# What is being asked:
Set down the data below exactly; pictures stay out.
╭─ Records provided
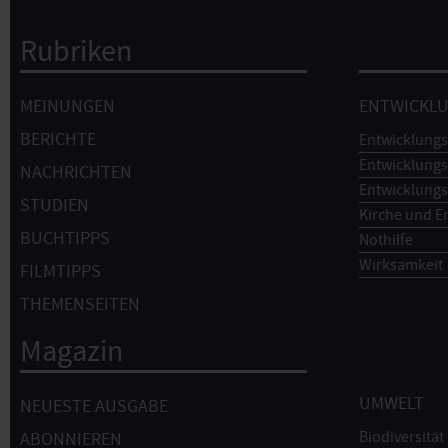
Rubriken
Hauptnavigation
MEINUNGEN
ENTWICKL
BERICHTE
Entwicklungs
Entwicklungs
NACHRICHTEN
Entwicklungs
STUDIEN
Kirche und E
BUCHTIPPS
Nothilfe
Wirksamkeit
FILMTIPPS
THEMENSEITEN
Magazin
UMWELT
NEUESTE AUSGABE
Biodiversität
ABONNIEREN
╰─
# Response area:
Rubriken
Hauptnavigation
MEINUNGEN
ENTWICKL
BERICHTE
Entwicklungs
Entwicklungs
NACHRICHTEN
Entwicklungs
STUDIEN
Kirche und E
BUCHTIPPS
Nothilfe
Wirksamkeit
FILMTIPPS
THEMENSEITEN
Magazin
UMWELT
NEUESTE AUSGABE
Biodiversität
ABONNIEREN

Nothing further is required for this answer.